++++ Given records ++++
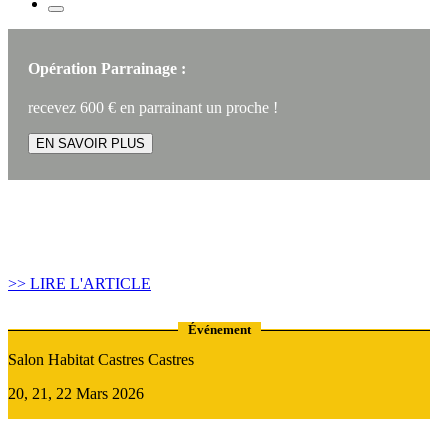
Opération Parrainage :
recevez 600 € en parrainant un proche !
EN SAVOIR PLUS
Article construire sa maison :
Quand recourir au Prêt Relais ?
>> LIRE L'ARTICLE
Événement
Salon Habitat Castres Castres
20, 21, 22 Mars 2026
++++
++++ Given records ++++
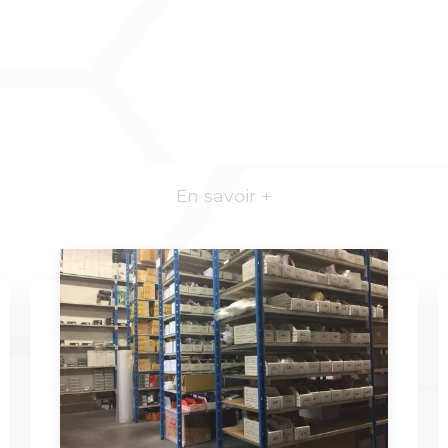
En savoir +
++++
++++ Given records ++++
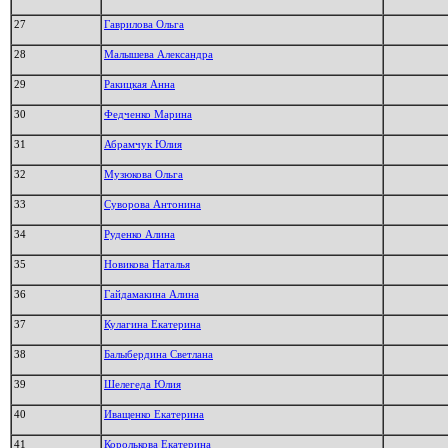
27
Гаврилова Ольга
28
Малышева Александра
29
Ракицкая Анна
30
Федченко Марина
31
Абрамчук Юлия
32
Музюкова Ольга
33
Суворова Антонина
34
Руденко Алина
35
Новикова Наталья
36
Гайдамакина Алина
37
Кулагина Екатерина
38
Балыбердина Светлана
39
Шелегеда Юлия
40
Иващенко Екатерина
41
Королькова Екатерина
++++
● Your task
Write out exactly the lines above between the line with "Балыбердина Светлана" and the line with "Королькова Екатерина", inclusive, and nothing beyond them.

● Answer for this exercise
Балыбердина Светлана
39
Шелегеда Юлия
40
Иващенко Екатерина
41
Королькова Екатерина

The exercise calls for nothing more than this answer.